Inovchâtaigne compte aujourd'hui 25 salariés, elle réalise 3 M€ de chiffre d'affaires. Un chiffre réalisé à 80 % à l'export (USA, Europe du Nord, Japon...) et qui croît de 1 M€ chaque année depuis deux ans. La société exploite 150 hectares de châtaigniers en Dordogne mais elle est aussi présente au Chili via InovChile. Grâce à des joint-ventures avec des propriétaires de vergers chiliens, Inovchâtaigne garantit son sourcing et s'assure une présence annuelle de ses produits dans la distribution.
Une fusée R&D bien partie pour atteindre l'orbite géostationnaire du succès.
La société Inovfruit qui travaillait déjà avec Saipol (Groupe Avril) pour le traitement et transformation des graines oléagineuses, a su nouer de nouveaux partenariats de recherche d'application de sa technique "maison" en intégrant le pôle de compétitivité Agri Sud-Ouest Innovation. Les coopératives Terreo, Maïsadour, Vivadour sont dans la boucle pour le traitement de leurs graines, le groupe Bongrain également. Le potentiel de cette technologie semble énorme.

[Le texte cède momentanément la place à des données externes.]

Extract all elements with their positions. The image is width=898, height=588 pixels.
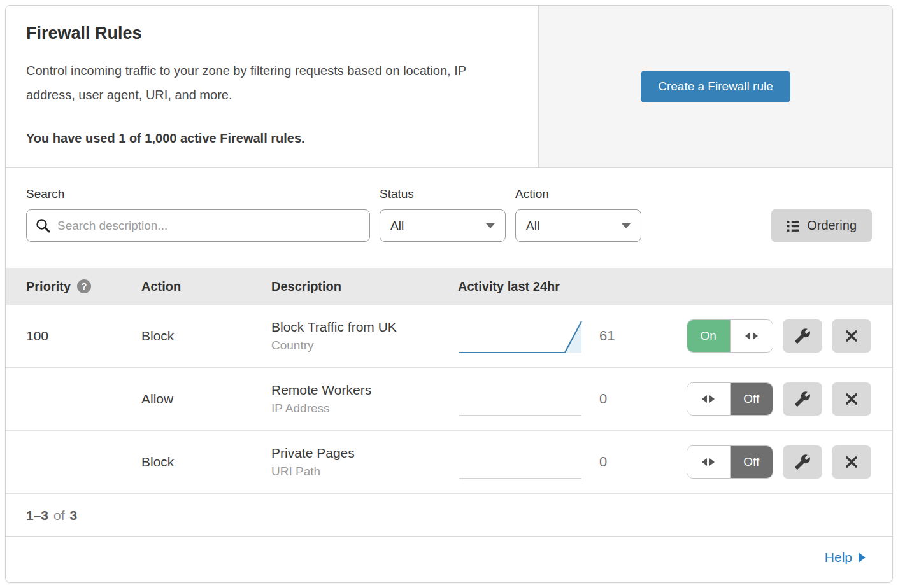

Le 23 décembre 2014, cette techno est devenue un projet : DEMOS, pour DEMOnStrators of micro waves efficiency for agrifood industry. Labellisé et soutenu financièrement par l'Europe dans le cadre de la phase 2 de l'instrument PME du programme Horizon 2020 (H2020) dans la thématique "protéine du futur", DEMOS a passé le cap de l'étude de faisabilité technologique et du potentiel commercial. Le projet vient de trouver les 2,5 M€ nécessaires à l'élaboration du démonstrateur qui est actuellement en cours de réalisation un peu partout en Europe et qui sera très prochainement assemblé à Mussidan. L'Europe finance 70 % du démonstrateur et la société, accompagnée par le cabinet Æxecutive, vient de lever 500.000 euros auprès de Finaqui, Aquiinvest et BPI France.
L'étape finale, celle de l'industrialisation du process de cuisson et décontamination par micro-ondes, intégrable sur ligne industrielle, et celle de la commercialisation tous azimuts, suivra dans la foulée.
En attendant, un autre projet innovant mobilise les équipes d'Inovfruit et Inovchâtaigne. A partir des 30 % de "peau" des châtaignes, jusque-là utilisées pour faire du compost ou du combustible, Inovfruit produit désormais des granulés qui peuvent constituer des alicaments pour petites ruminants.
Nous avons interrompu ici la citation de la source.